W środę premier Beata Szydło podczas uroczystości w Oświęcimiu przemawiała z okazji 77. rocznicy deportacji polskich więźniów do Auschwitz.
Premier podkreśliła, że wielkim zadaniem dla polityków, jest doprowadzić do tego, by "tak straszliwe wydarzenia, jak te, które miały miejsce w Auschwitz, a także innych miejscach kaźni, nigdy więcej się nie powtórzyły. Auschwitz to w dzisiejszych niespokojnych czasach wielka lekcja tego, że trzeba czynić wszystko, aby uchronić bezpieczeństwo i życie swoich obywateli" - powiedziała Szydło.

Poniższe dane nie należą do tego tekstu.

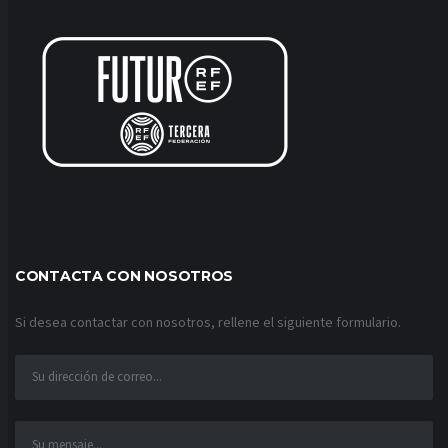
CONTACTA CON NOSOTROS
Si desea contactar con nosotros, rellene el siguiente formulario.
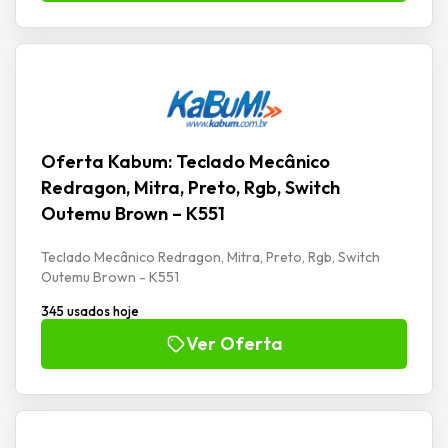
Oferta Kabum: Teclado Mecânico
Redragon, Mitra, Preto, Rgb, Switch
Outemu Brown – K551
Teclado Mecânico Redragon, Mitra, Preto, Rgb, Switch
Outemu Brown - K551
345 usados hoje
Ver Oferta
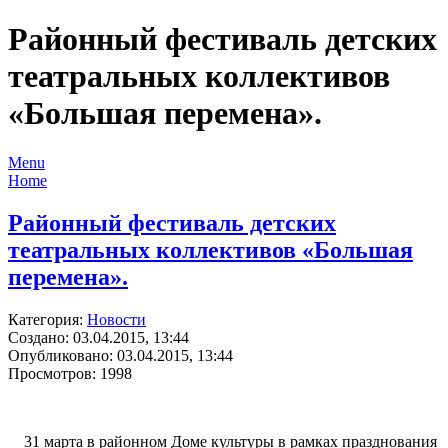
Районный фестиваль детских
театральных коллективов
«Большая перемена».
Menu
Home
Районный фестиваль детских
театральных коллективов «Большая
перемена».
Категория:
Новости
Создано: 03.04.2015, 13:44
Опубликовано: 03.04.2015, 13:44
Просмотров: 1998
31 марта в районном Доме культуры в рамках празднования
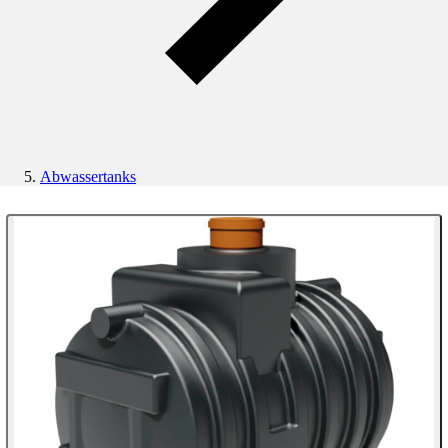
Abwassertanks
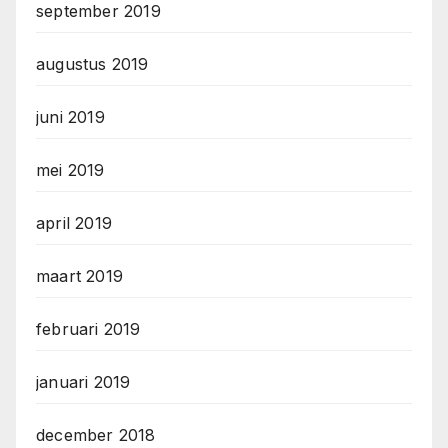
september 2019
augustus 2019
juni 2019
mei 2019
april 2019
maart 2019
februari 2019
januari 2019
december 2018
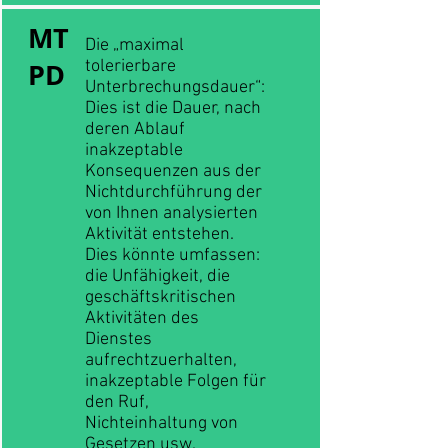
MT
Die „maximal
PD
tolerierbare
Unterbrechungsdauer“:
Dies ist die Dauer, nach
deren Ablauf
inakzeptable
Konsequenzen aus der
Nichtdurchführung der
von Ihnen analysierten
Aktivität entstehen.
Dies könnte umfassen:
die Unfähigkeit, die
geschäftskritischen
Aktivitäten des
Dienstes
aufrechtzuerhalten,
inakzeptable Folgen für
den Ruf,
Nichteinhaltung von
Gesetzen usw.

"Osoby, które piszą przemówienia pani premier, mogłoby ważyć lepiej słowa"
Włodzimierz Czarzasty w rozmowie z Markiem Kacprzakiem zwrócił uwagę, że "są takie miejsca, w których nie można formułować w ten sposób zdań, żeby powstawało miejsce na wiele interpretacji". - Wiadomo, co to jest Auschwitz i co tam się wydarzyło - dodał.
Według szefa SLD, "osoby, które piszą przemówienia pani premier, mogłoby ważyć lepiej słowa".

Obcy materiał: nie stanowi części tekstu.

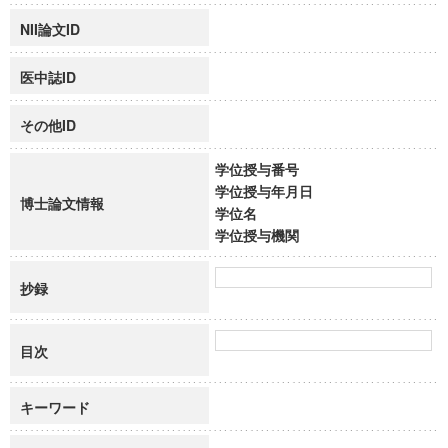
NII論文ID
医中誌ID
その他ID
学位授与番号
学位授与年月日
博士論文情報
学位名
学位授与機関
抄録
目次
キーワード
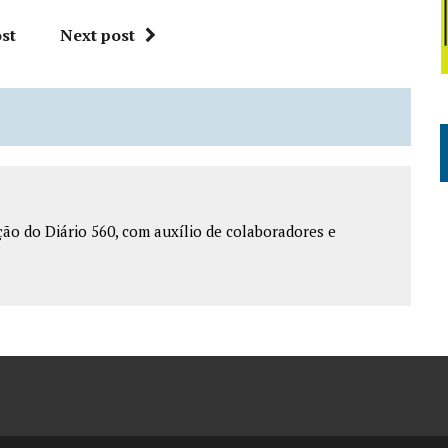
st
Next post
o do Diário 560, com auxílio de colaboradores e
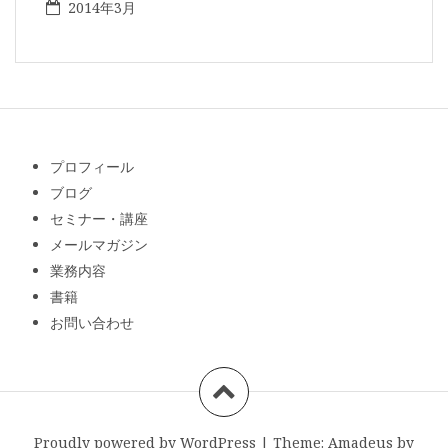
2014年3月
プロフィール
ブログ
セミナー・講座
メールマガジン
業務内容
書籍
お問い合わせ
Proudly powered by WordPress
|
Theme:
Amadeus
by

- Jeżeli jest tak, że wiele osób może różnie interpretować słowa premier, to znaczy, że albo chciano w ten sposób powiedzieć, albo popełniono wielką niezręczność - ocenił lider SLD.
- Jedna i druga rzecz jest dla pani premier negatywna - dodał.
"Tu się mieszają wszystkie zdarzenia"
Czarzasty przyznał również, że "opozycja stara się - jak zwykle - ośmieszyć rządzących". - Ale rządzący nie powinni dawać ku temu szansy - dodał lider SLD.
- To były słowa wypowiedziane w niemieckim, faszystowskim obozie. Zawsze walczymy o to, żeby na zachodzie nie interpretowano tych słów, że jest to obóz polski. Jeżeli ktoś w niemieckim, faszystowskim obozie mówi "Auschwitz to w dzisiejszych, niespokojnych czasach wielka lekcja tego, że trzeba uczynić wszystko, aby uchronić bezpieczeństwo i życie swoich obywateli", to tu się mieszają wszystkie te zdarzenia - ocenił Czarzasty.
- Kto dbał o bezpieczeństwo swoich obywateli w Auschwitz? Niemcy mieli doktrynę hitlerowską, faszystowską, która mówiła, że ich obywatele będą bezpieczni m.in. wtedy, gdy Żydzi zostaną zamordowani - dodał przewodniczący SLD.